The film opens with two hitmen, softhearted down-and-out Brooklyn-bred Dosmo (Danny Aiello) and cold-blooded sociopath Lee (James Spader), hired to knock-off the womanizing ex-husband, Roy Foxx (Peter Horton), of also ran Olympic skier Becky (Teri Hatcher). Though the hitmen are not sure who is paying their contract, they shoot their target dead while he’s in bed with the scheming Becky.
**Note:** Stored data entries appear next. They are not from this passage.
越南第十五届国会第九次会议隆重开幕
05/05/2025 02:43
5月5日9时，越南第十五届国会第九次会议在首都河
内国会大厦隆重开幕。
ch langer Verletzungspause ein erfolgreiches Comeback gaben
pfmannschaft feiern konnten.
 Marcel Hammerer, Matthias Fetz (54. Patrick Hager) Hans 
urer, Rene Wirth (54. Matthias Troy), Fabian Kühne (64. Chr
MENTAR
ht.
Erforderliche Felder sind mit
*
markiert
From this loud beginning neophyte film director Herzfeld weaves together a multitude of superficial stories of pulp fiction that are mildly entertaining. It’s a crowded work that is finely constructed through crosscutting the various subplots, but lacks intensity, humanity and an edginess. It’s a wannabe Altman ”Short Cuts” or Tarantino ”Pulp Fiction,” but aside from the skilled ensemble cast it falls short of being more than a guilty pleasure treat.
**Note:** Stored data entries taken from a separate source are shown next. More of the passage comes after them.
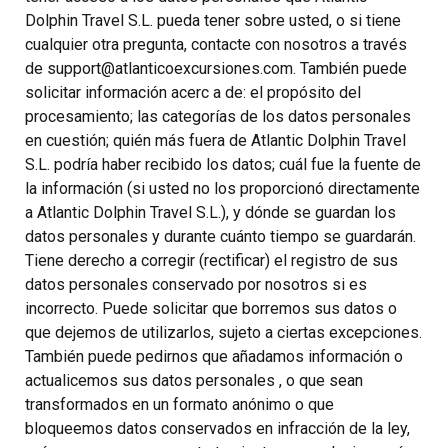
Dolphin Travel S.L. pueda tener sobre usted, o si tiene
cualquier otra pregunta, contacte con nosotros a través
de support@atlanticoexcursiones.com. También puede
solicitar información acerc a de: el propósito del
procesamiento; las categorías de los datos personales
en cuestión; quién más fuera de Atlantic Dolphin Travel
S.L. podría haber recibido los datos; cuál fue la fuente de
la información (si usted no los proporcionó directamente
a Atlantic Dolphin Travel S.L.), y dónde se guardan los
datos personales y durante cuánto tiempo se guardarán.
Tiene derecho a corregir (rectificar) el registro de sus
datos personales conservado por nosotros si es
incorrecto. Puede solicitar que borremos sus datos o
que dejemos de utilizarlos, sujeto a ciertas excepciones.
También puede pedirnos que añadamos información o
actualicemos sus datos personales , o que sean
transformados en un formato anónimo o que
bloqueemos datos conservados en infracción de la ley,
After the resilient Dosmo foils an assassination attempt on his life, the dog-fearing Dosmo takes the pretentious English art dealer Allan Hopper (Greg Cruttwell) and his long-suffering assistant Susan (Gleanne Headly) hostage as he tries to avoid being gunned down by his double-crossing psycho partner Lee. Cruttwell is suffering from kidney stones and after successful treatment his loyal assistant cares for him at his home. Cruttwell rewards the homely girl for her eight years of service by offering to pay for breast implants and liposuction, promising these procedures will help her nab a man.
Lee’s Norwegian femme fatale blonde bombshell prostitute girlfriend Helga (Charlize Theron) is tailed to the massage parlor she works at by two vice cops (Jeff Daniels and Eric Stoltz). The cops don’t have the heart to arrest a Vietnamese whore, also working in Helga’s massage parlor, in an entrapment exercise. While Daniels is gung-ho to rid the Valley of prostitution and wants to make the arrest, Stoltz is more interested in pursuing a career as a homicide detective than in curbing vice.
Don’t ask, but somehow Charlize Theron and Teri Hatcher get into one big catfight that becomes the film’s centerpiece. Other characters in the crime-filled 2-day trek in the Valley, are one suicidal has-been TV movie director (Paul Mazursky) and a wacky assortment of neurotics that include compassionate nurse Marsha Mason and bad luck actor Austin Pendleton.
This smart movie never seemed smart, though not from lack of effort.